«Шух-шух-шух...»— неслось из-под ее лап. Неприятное и неожиданное чувство пробуждения я помню отчетливо. Это был какой-то необычный, насильственный переход от сна к совершенно ясной, не затуманенной мысли. Никакой расслабленности в теле, как будто я и не спал.
— Шух-шух-шух!— произнес я, интуицией чувствуя, что нашел отгадку.
До рассвета еще оставалось больше часа, а я уже сидел в кухне и поторапливал Сергея и Димку. Покоренная нашими успехами Дуся хлопотала у плиты и тоже покрикивала на них. Мы вышли под хмурое ноябрьское небо, направляясь в сторону полей, на которых еще не бывали. Против вчерашнего заметно потеплело, в воздухе чувствовалась близость снегопада.
— Завтра и лыжам придет пора,— сказал Димка, продираясь сквозь ветки ивняка к берегу Заманухи.
Спустившись на лед реки, мы зашагали к ее верховьям. Слева от нас тянулись рисовые поля, справа—темнела, заросшая деревьями и непролазным кустарником, пойма.
— Братцы, да тут же у них лаз!— воскликнул Димка, всматриваясь вперед.

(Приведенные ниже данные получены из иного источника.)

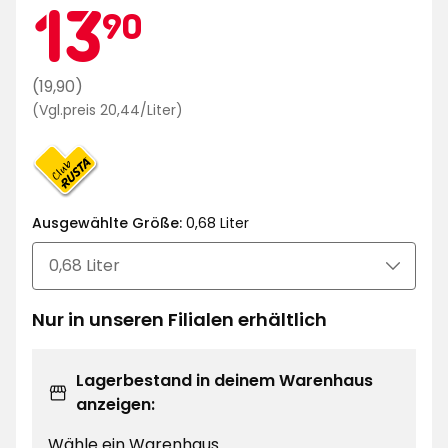
Mitgliedsprei
13,90
13
90
€
Regulärer
(19,90)
Preisvergleich
Preis
(Vgl.preis 20,44/Liter)
20,44
19,90
€
€
/Liter
Ausgewählte Größe:
0,68 Liter
Nur in unseren Filialen erhältlich
Lagerbestand in deinem Warenhaus
anzeigen:
Wähle ein Warenhaus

Правый берег Заманухи, обвалившись небольшим овражком, был испещрен лисьими следами, которые цепочками тянулись через реку к пойме.
Я выглянул из-под берега, но на полях стояла темнота, и они казались безжизненными. Скоро мы встретили еще один лаз.
— Учти на будущее,— сказал Димка Брагину. Лису заметил Сергей. Рыжая столбиком торчала на чеке и даже в бинокль было непонятно, куда она смотрит.
— Ну что?— взглянул на меня Димка,
Я махнул рукой, и они пошли дальше.
— Ни пуха ни пера,— пожелал Брагин. Это был убийственно трудный и долгий путь. Я вил свои петли вокруг лисы больше часа. Полз по-пластунски, на четвереньках, перекатывался, раздвигал носом снег, а когда подобрался—она перебежала на соседнюю чеку. Тем же порядком пришлось давать по оросителям новый круг. Нет, все-таки есть у нормальных людей основания смотреть на охотников со снисходительным недоумением. Трудно понять человека, готового окочуриться в снегу ради комка рыжей шерсти.
Наконец, занятая поисками мышей, лиса оказалась напротив меня. Прежде чем поманить ее, я отогрел губы, и только когда почувствовал, что они вновь обрели чувствительность — пропищал в тыльную сторону ладони. Шатавшаяся возле кучи соломы лисица сразу же насторожила уши и замерла.
«Э-э, нет.—шалишь!»—подумал я. Лисица направилась ко мне— и я опять поманил. Она остановилась—и я молчал до тех пор, пока она снова не побежала. В этом был весь секрет. Лису нельзя было обмануть, когда она стояла и слушала, но за шумом собственных шагов даже ее удивительный слух не мог уловить подвоха. Она пришла ко мне, вознаградив за все мучения.